The setup is quick. A nobody named Simon lives underground with his best friend Kamina, digging tunnels for a living. One day a giant monster crashes through the ceiling, followed by the extremely well-built Yoko. A robot materializes. Simon has powers he didn’t know about. Fighting, and breasts.

From there the mission is to reach the great villain at the far end of the world—the one who has kept humanity buried underground for generations. Simon and Kamina join a band of rebels, tear through enemies in their mechas, fight mutant toads and humanoid sharks and assorted escalating chaos. This still sounds like standard anime business.
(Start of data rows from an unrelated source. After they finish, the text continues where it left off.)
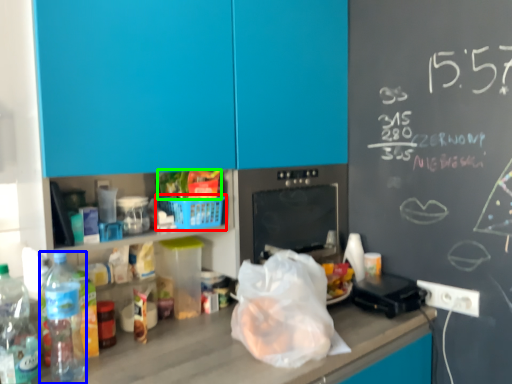 Question: Based on their relative distances, which object is nearer to basket (highlighted by a red box)? Choose from bottle (highlighted by a blue box) and food (highlighted by a green box).

Choices:
 (A) bottle
 (B) food

Answer: (B) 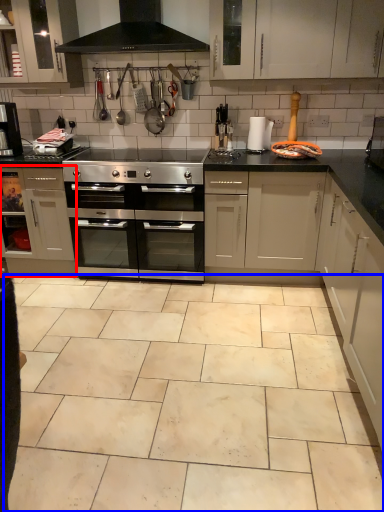 Question: Which object is closer to the camera taking this photo, cabinetry (highlighted by a red box) or ceramic tile (highlighted by a blue box)?

Choices:
 (A) cabinetry
 (B) ceramic tile

Answer: (B) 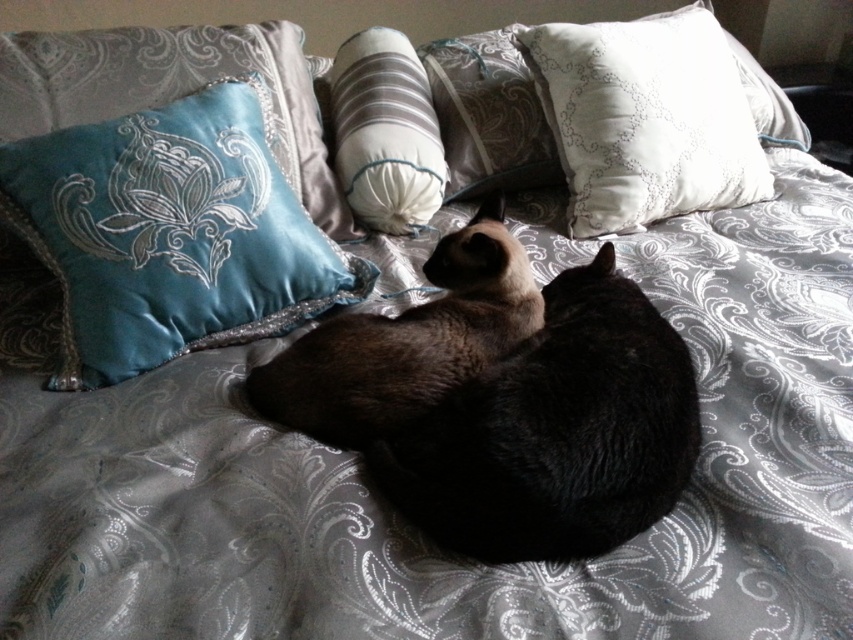 You are a cat owner who wants to place a new toy between the smokey brown fur at center and the silky white pillow at center. Since the toy is 10 cm wide, will it fit between them?

The smokey brown fur at center is bigger than the silky white pillow at center, but the exact distance between them isn not specified. Without knowing the space between them, it is impossible to determine if the 10 cm toy will fit.

You are a photographer trying to capture the cats on the bed. You want to position your camera so that the smokey brown fur at center and the white satin pillow at upper right are both in the frame. Based on their positions, which object should be placed closer to the left side of the photo?

The smokey brown fur at center should be placed closer to the left side of the photo because it is positioned to the left of the white satin pillow at upper right.

You are a cat owner who wants to place a new toy at the exact center of the bed. The bed has a smokey brown fur at center located at point (556, 433). Where should you place the toy?

You should place the toy at the smokey brown fur at center located at point (556, 433) because that is the exact center of the bed.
The show actually begins when Kamina dies. Which happens early. And it is genuinely, properly sad—the kind of sad that repositions everything around it. After that, Gurren Lagann stuffs more story and feeling and invention into its remaining episodes than most series manage across ten seasons. Giant space battles. The question of what anything is for. Betrayal. Still more breasts.

Lying there wrecked in bed, I thought Gainax had probably made the definitive statement of what the medium is capable of. If years of children’s programming—the Yu-Gi-Oh!s, the Beyblades, all that noise and zero consequence—had made you write anime off entirely, Gurren Lagann is where you come back. There is no route around it.